AYAKLAR KARIŞINDA İLİŞKİ BİTİYOR
“Aşk, dans etmeye benziyor. Partnerinle uyum sağladığın zaman, birbirinizin ayağına basmadığınız zaman ilişkiniz de güzel gidiyor. Ayaklar bir yerde karışınca, ilişki de bitiyor. Dans hayatın her yerinde var. Evliliklerde de var, ilişkilerde de. Partnerinle uyumlu dans etmek zorundasın. Herkes kendi alanında rahatça hareket etmeli.”
ÇİRKİN ADAM SEVMEM
Sizin gibi cıvıl cıvıl bir kadını istemeyecek adam düşünemiyorum ben...
- Bu cıvıl cıvıl kadını isteyecek adam çok da, bu kadının isteyeceği, içine sindireceği erkek yok.
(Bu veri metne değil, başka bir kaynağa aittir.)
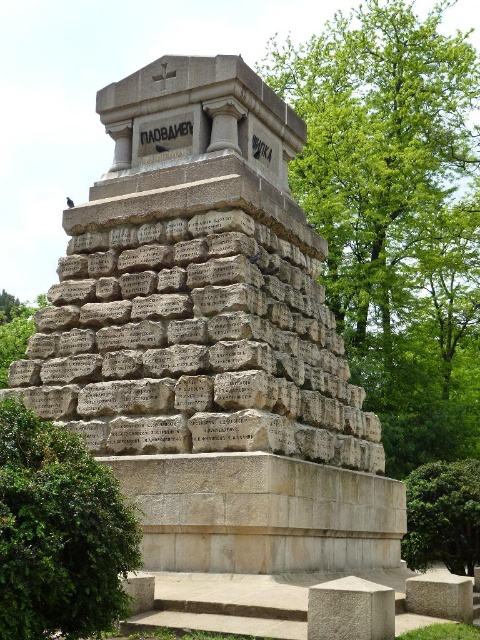 You are a visitor standing at the base of the monument. You notice a green leafy bush at lower left and a green leafy tree at lower right. Which of these two plants is taller?

The green leafy tree at lower right is taller than the green leafy bush at lower left.

You are a photographer standing in front of the granite stone monument at center and the green leafy bush at lower left. You want to take a photo that includes both objects but focuses on the monument. Which object should you move closer to, and why?

You should move closer to the green leafy bush at lower left because the granite stone monument at center is already closer to you than the green leafy bush at lower left. By moving closer to the bush, you can ensure both objects are in frame while keeping the monument as the main focus.

You are a visitor standing in front of the monument and notice the green leafy bush at lower left and the green leafy tree at lower right. Which one takes up more space in the image?

The green leafy tree at lower right takes up more space in the image than the green leafy bush at lower left. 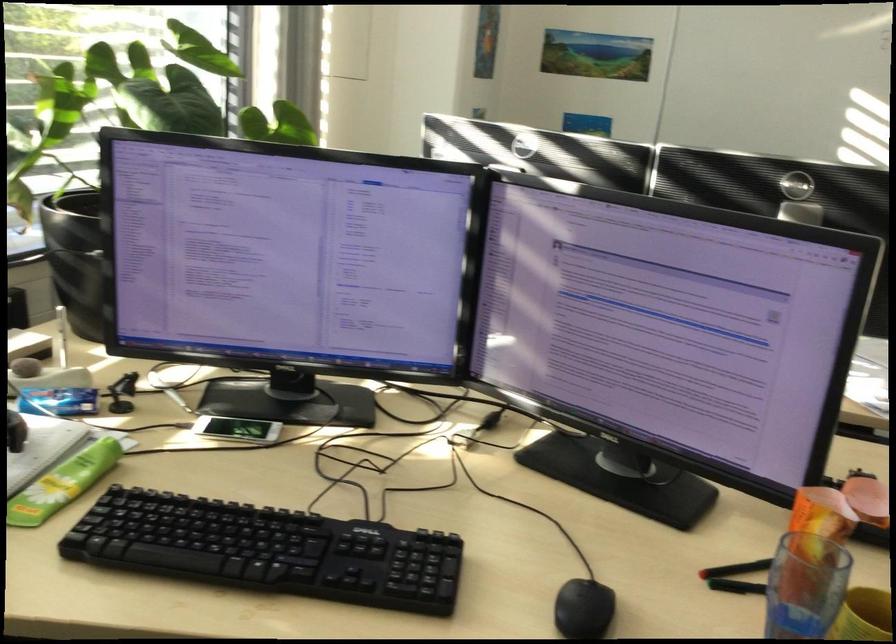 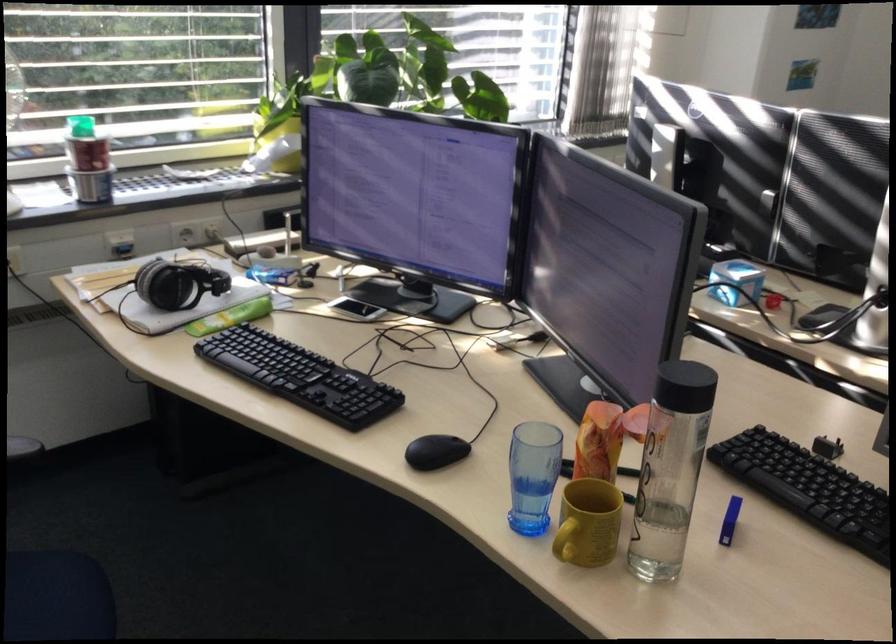 The point at [807,535] is marked in the first image. Where is the corresponding point in the second image?

(599, 442) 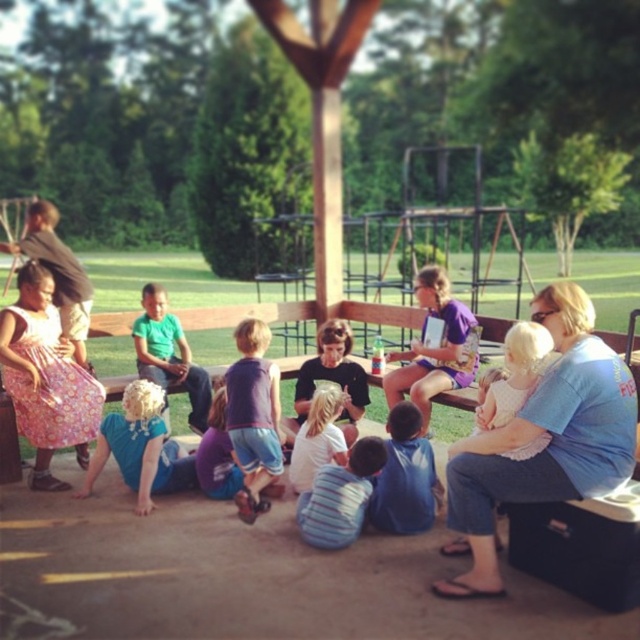 Is purple fabric shorts at center wider than white lace dress at center?

Yes, purple fabric shorts at center is wider than white lace dress at center.

Does purple fabric shorts at center lie in front of white lace dress at center?

That is False.

Is point (268, 371) less distant than point (477, 433)?

No, (268, 371) is further to viewer.

Where is `purple fabric shorts at center`? The width and height of the screenshot is (640, 640). purple fabric shorts at center is located at coordinates (253, 416).

Between blue fabric shirt at lower left and matte black shirt at center, which one appears on the left side from the viewer's perspective?

Positioned to the left is blue fabric shirt at lower left.

This screenshot has height=640, width=640. What do you see at coordinates (140, 448) in the screenshot? I see `blue fabric shirt at lower left` at bounding box center [140, 448].

Who is more forward, (144,396) or (348,417)?

Point (144,396) is in front.

The width and height of the screenshot is (640, 640). I want to click on blue fabric shirt at lower left, so click(x=140, y=448).

Measure the distance between blue denim shirt at lower center and green matte shirt at center.

blue denim shirt at lower center and green matte shirt at center are 6.06 feet apart from each other.

Between point (388, 490) and point (150, 326), which one is positioned behind?

The point (150, 326) is behind.

Image resolution: width=640 pixels, height=640 pixels. What are the coordinates of `blue denim shirt at lower center` in the screenshot? It's located at (404, 477).

Locate an element on the screen. The height and width of the screenshot is (640, 640). blue denim shirt at lower center is located at coordinates (404, 477). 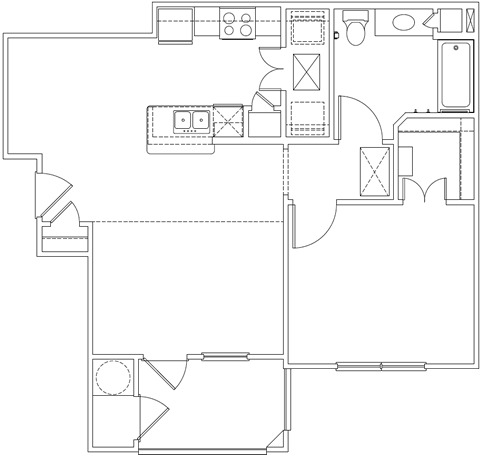 This screenshot has width=483, height=455. What are the coordinates of `toilet` in the screenshot? It's located at (354, 29). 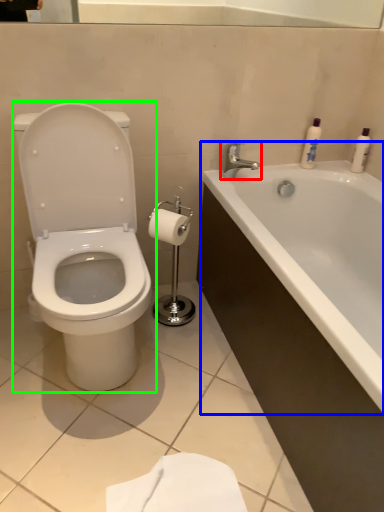 Question: Based on their relative distances, which object is farther from tap (highlighted by a red box)? Choose from bathtub (highlighted by a blue box) and toilet (highlighted by a green box).

Choices:
 (A) bathtub
 (B) toilet

Answer: (B) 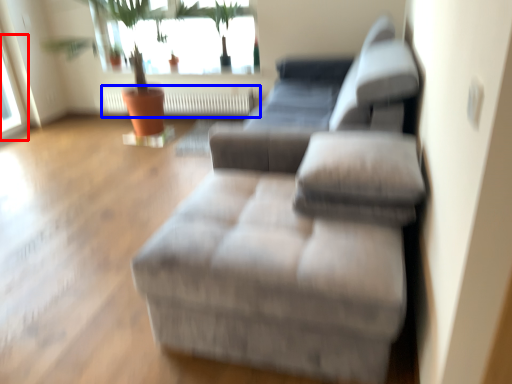 Question: Which object is further to the camera taking this photo, window (highlighted by a red box) or radiator (highlighted by a blue box)?

Choices:
 (A) window
 (B) radiator

Answer: (B) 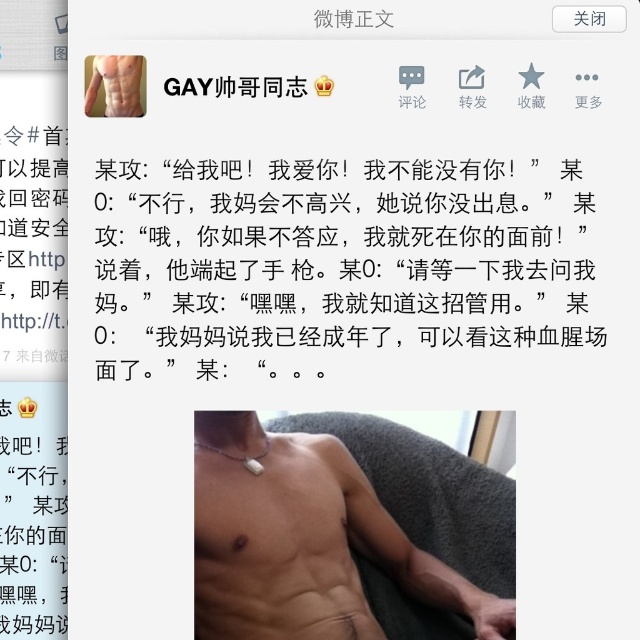 Question: Among these points, which one is nearest to the camera?

Choices:
 (A) (492, 161)
 (B) (305, 435)
 (C) (108, 72)

Answer: (C)

Question: Considering the relative positions of white matte text at upper center and matte silver necklace at center in the image provided, where is white matte text at upper center located with respect to matte silver necklace at center?

Choices:
 (A) right
 (B) left

Answer: (A)

Question: Does matte silver necklace at center have a lesser width compared to matte skin torso at upper center?

Choices:
 (A) yes
 (B) no

Answer: (B)

Question: Does white matte text at upper center have a smaller size compared to matte silver necklace at center?

Choices:
 (A) yes
 (B) no

Answer: (A)

Question: Which of the following is the closest to the observer?

Choices:
 (A) click(x=340, y=340)
 (B) click(x=346, y=611)
 (C) click(x=83, y=104)

Answer: (C)

Question: Which object is closer to the camera taking this photo?

Choices:
 (A) white matte text at upper center
 (B) matte silver necklace at center
 (C) matte skin torso at upper center

Answer: (C) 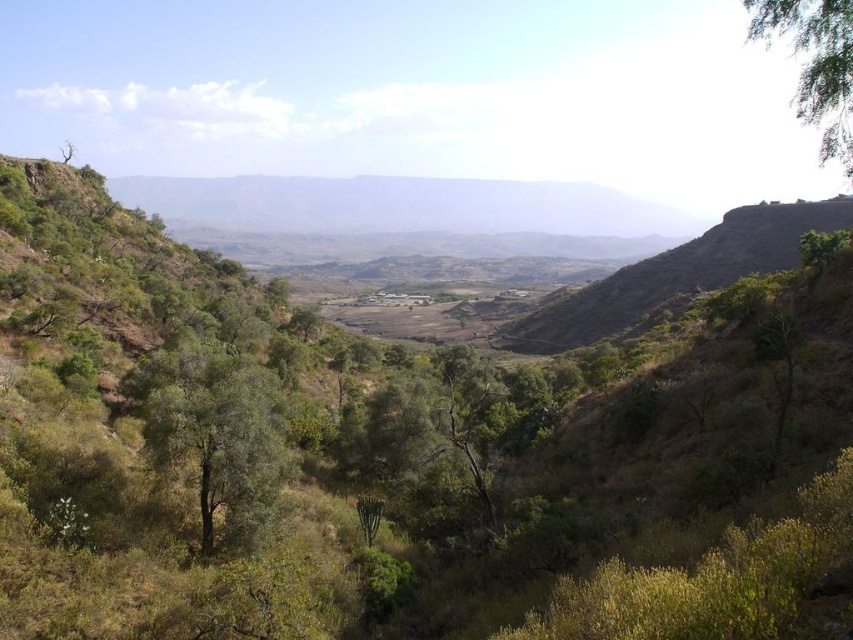 Question: Which object appears farthest from the camera in this image?

Choices:
 (A) green leafy tree at upper right
 (B) green leafy tree at center

Answer: (B)

Question: Is green leafy tree at center wider than green leafy tree at upper right?

Choices:
 (A) yes
 (B) no

Answer: (B)

Question: Considering the relative positions of green leafy tree at center and green leafy tree at upper right in the image provided, where is green leafy tree at center located with respect to green leafy tree at upper right?

Choices:
 (A) right
 (B) left

Answer: (B)

Question: Is green leafy tree at center to the right of green leafy tree at upper right from the viewer's perspective?

Choices:
 (A) yes
 (B) no

Answer: (B)

Question: Among these points, which one is nearest to the camera?

Choices:
 (A) (828, 51)
 (B) (233, 387)

Answer: (A) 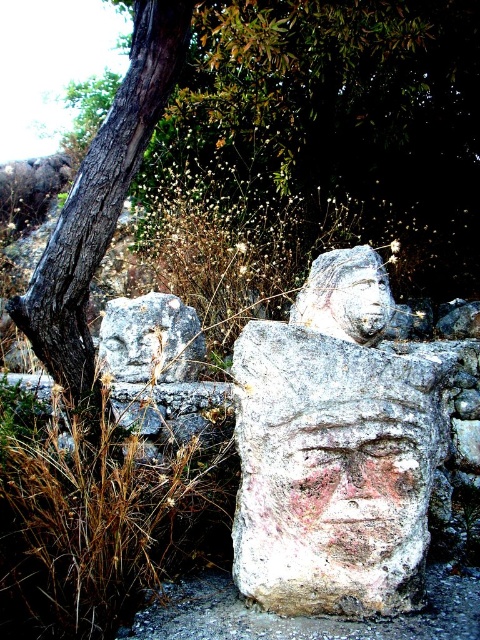 Question: Is brown grass at center below rough stone head at center?

Choices:
 (A) yes
 (B) no

Answer: (A)

Question: Which is nearer to the brown grass at center?

Choices:
 (A) white stone carving at center
 (B) smooth stone face at center
 (C) carved stone face at center
 (D) rough stone head at center

Answer: (A)

Question: Where is white stone carving at center located in relation to rough stone head at center in the image?

Choices:
 (A) right
 (B) left

Answer: (B)

Question: Considering the real-world distances, which object is closest to the carved stone face at center?

Choices:
 (A) smooth stone face at center
 (B) rough stone head at center
 (C) white stone carving at center

Answer: (C)

Question: Is brown grass at center below rough stone head at center?

Choices:
 (A) yes
 (B) no

Answer: (A)

Question: Estimate the real-world distances between objects in this image. Which object is farther from the carved stone face at center?

Choices:
 (A) brown grass at center
 (B) rough stone head at center
 (C) smooth stone face at center

Answer: (B) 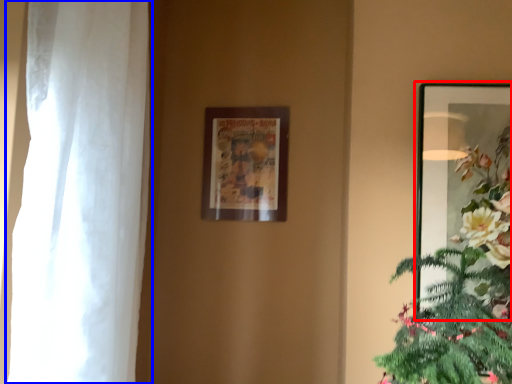 Question: Which object appears closest to the camera in this image, picture frame (highlighted by a red box) or curtain (highlighted by a blue box)?

Choices:
 (A) picture frame
 (B) curtain

Answer: (B) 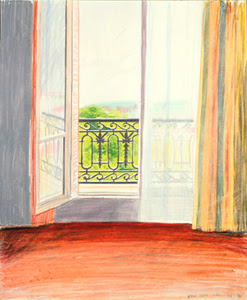 Locate an element on the screen. This screenshot has width=247, height=300. door is located at coordinates (64, 98), (162, 56). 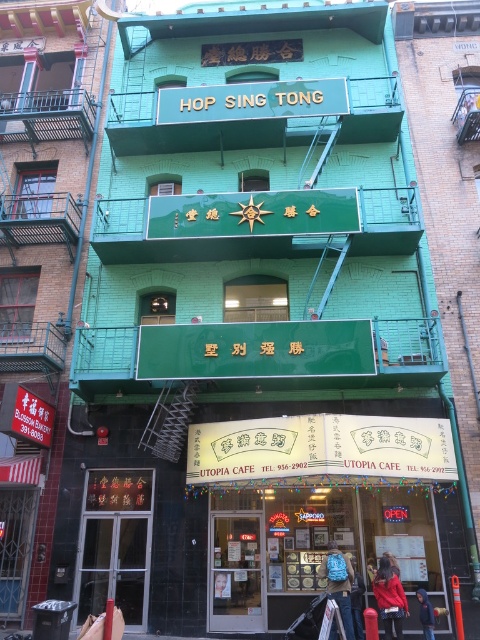 You are a customer at the Utopia Cafe and want to place your items on the teal facade near the entrance. The blue fabric bag at center and dark blue hoodie at lower right are both with you. Which item will take up more space horizontally when placed there?

The blue fabric bag at center has a larger width than the dark blue hoodie at lower right, so it will take up more horizontal space.

You are a customer at the Utopia Cafe and need to reach the entrance. You are currently standing near the blue fabric bag at center and the red fabric coat at lower right. Which object is closer to the cafe entrance?

The red fabric coat at lower right is closer to the cafe entrance because it is located at lower right, which is near the entrance area, while the blue fabric bag at center is further away.

You are standing at the entrance of the cafe and want to take a photo of the Hop Sing Tong signboard. Since the building is large, you need to step back to frame it properly. Based on the building location coordinates, how far to the right should you position yourself relative to the cafe entrance to capture the green matte building at center in your shot?

The green matte building at center is located at coordinates point (39, 262). Since the cafe entrance is at the lower part of the image, you should position yourself slightly to the right of the entrance to ensure the building is centered in your photo. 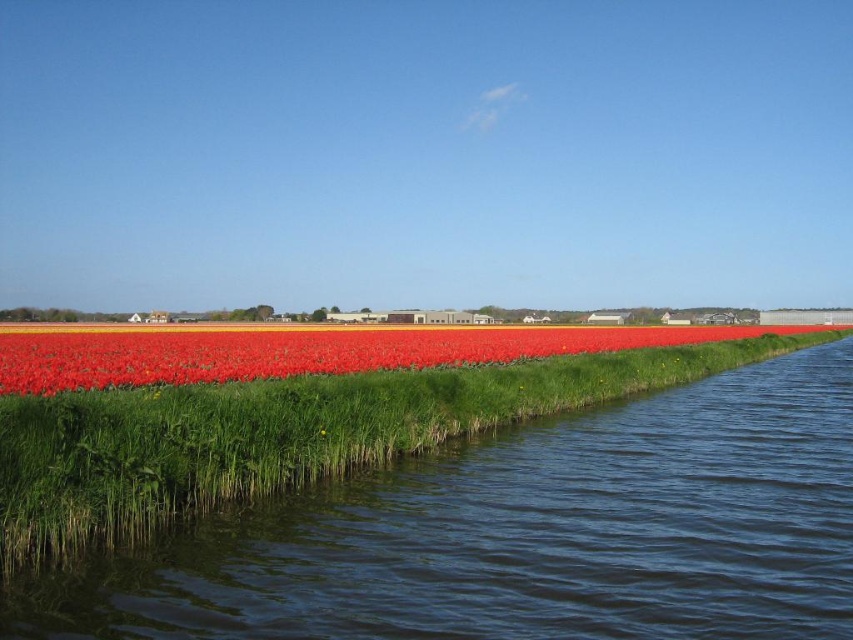 You are standing at the edge of the red tulip field and see the point marked at coordinates (521, 532). What is located at that point?

The point at coordinates (521, 532) indicates dark blue water at lower center.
Nasıl bir erkek sizi çok etkiler?
- “Bu yaştan sonra elindekiyle idare et” diyen olabilir. Hayır, belli bir yaştan sonra çıta daha bir yükseliyor. Mesleğinde başarılı, eli yüzü düzgün bir adam olacak. Çirkin adam sevmem. Hoşgörülü, vicdanlı olacak. En önemlisi; içi dışı bir olsun. Nerede bütün bunlar? Dört kadın alınıyor da, dört erkek alınabiliyor mu? Bu verileri ben ancak dört kişide toplayabiliyorum!